Section 001: Monday, Wednesday, Friday 9am - 9:50am, Drexel Plaza GL15

Section 004: Monday, Wednesday, Friday 1pm - 1:50pm, Peck Prblm Solving & Rsrch Cnt (PSRC) 214

Discrete Mathematics: Elementary and Beyond, by L. Lovász, J. Pelikán, and K. Vesztergombi (Drexel Library online copy)

Pirate This Discrete Math Book, by R. Andrew Hicks (Andrew Hicks is a professor at Drexel who wrote this book specifically for this class.)

A: 30%

B: 40%

C: 20%

D-F: 10%

This is not an absolute rule. If I think everyone is doing well, then higher grades than above will be given.
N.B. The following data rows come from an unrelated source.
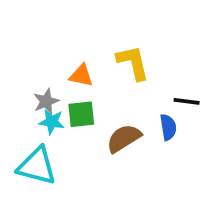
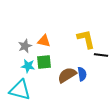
yellow L-shape: (133, 63) -> (86, 39), moved
gray star: (46, 101) -> (25, 46), moved
blue semicircle: (168, 127) -> (82, 74), moved

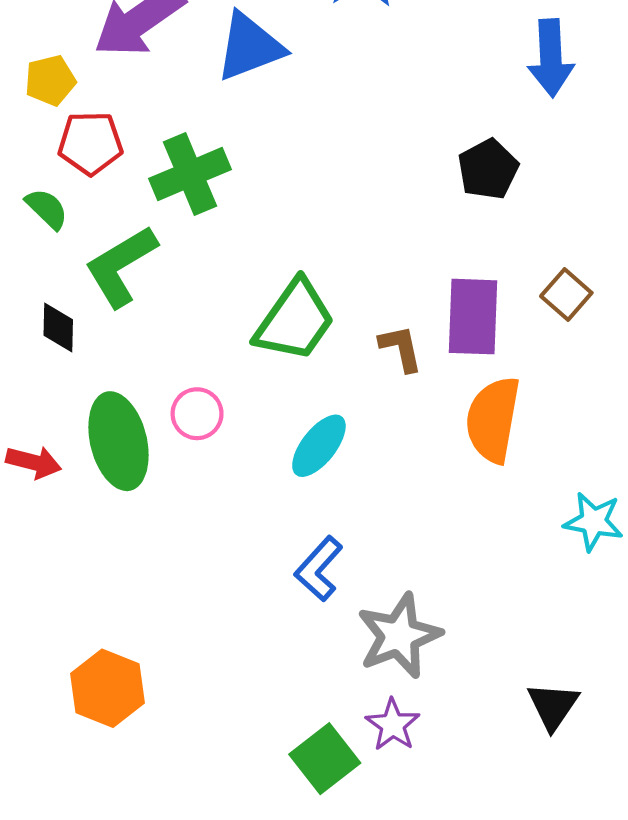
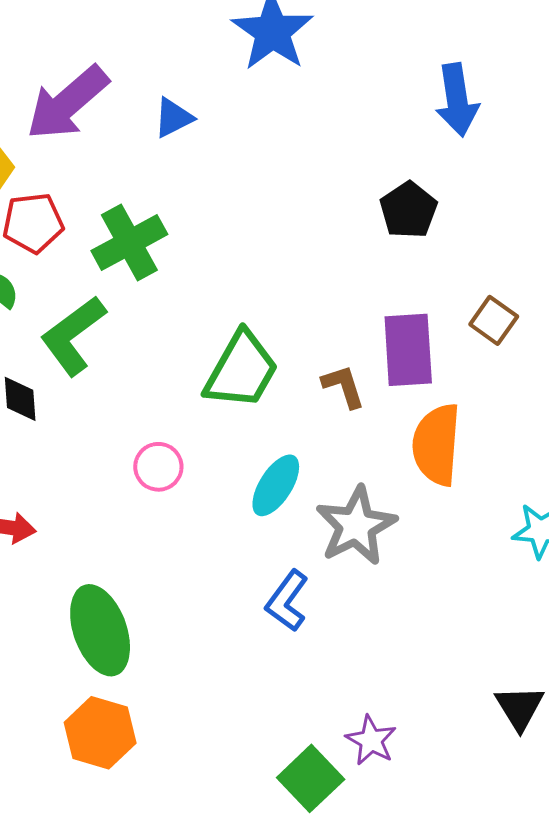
blue triangle: (250, 47) -> (173, 118), size x0.6
green ellipse: (118, 441) -> (100, 630), moved
gray star: (399, 636) -> (356, 526), moved

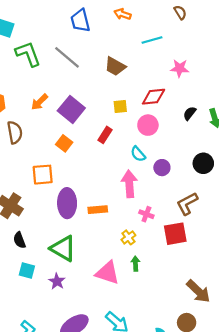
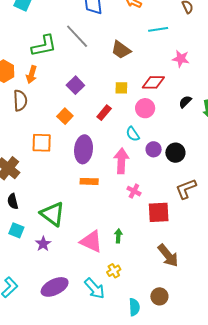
green L-shape: (28, 54) -> (44, 46), moved, turned 92
orange arrow: (39, 102) -> (32, 75), moved, turned -36
purple square: (71, 109) -> (75, 85), size x0.7
black circle: (203, 163) -> (175, 153), moved
purple ellipse: (67, 203) -> (84, 149), moved
brown L-shape: (187, 204) -> (186, 189), moved
yellow cross: (128, 237) -> (114, 271), moved
brown arrow: (198, 291) -> (168, 256), moved

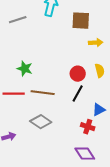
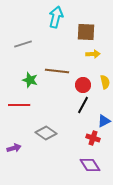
gray line: (18, 20) -> (23, 44), moved
yellow arrow: (96, 43) -> (93, 54), moved
brown line: (43, 93) -> (57, 71), moved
Students with special exam-taking requirements or time conflicts should contact me by January 20.

Week 1: Jan 04, Jan 06, Jan 08

Set Theory and Functions: read the handout Joy of Sets, Section 1.2 and Theorem 1.3.1 of LPV (the textbook Discrete Mathematics: Elementary and Beyond), and Chapter 4 of Hicks.

Read the handout Mathematical Hygiene. We will discuss some of these concepts throughout the course as needed.

Homework 1 due Jan 13

Week 2: Jan 11, Jan 13, Jan 15

Induction: Section 2.1 of LPV, Chapter 7 of Hicks

Homework 2 due Jan 20

Week 3: Jan 20, Jan 22

Pascal's triangle, counting, bijective proofs: Sections 1.7-1.8, 3.5-3.6 of LPV, Chapters 9, 10, 11 of Hicks

Note that we have been using ${{n}\choose{k}}$ for the binomial coefficient n choose k, whereas Hicks uses $C_{n,k}$.

Homework 3 due Jan 27. It is acceptable to leave binomial coefficients unsimplified.

The quiz Jan 27 will not be based on problems 4,5,9,
and will be similar to the other problems but not exactly the same as in previous weeks.

Week 4: Jan 25, Jan 27, Jan 29

More on binomial coefficients, binomial theorem, Fibonacci numbers: Sections 3.1, 4.1-4.3 of LPV

The Bean Machine

Homework 4 do not turn in. (This material will be covered on the midterm, so completing it may be a good way to study for the midterm.)

Week 5: Feb 01, Feb 03, Feb 05

Probability, poker, dice: Chapter 12 of Hicks.

Midterm: February 03. It will be in-class and 50 minutes long.

Try to arrive a few minutes early to class if possible so we can start exactly on the hour.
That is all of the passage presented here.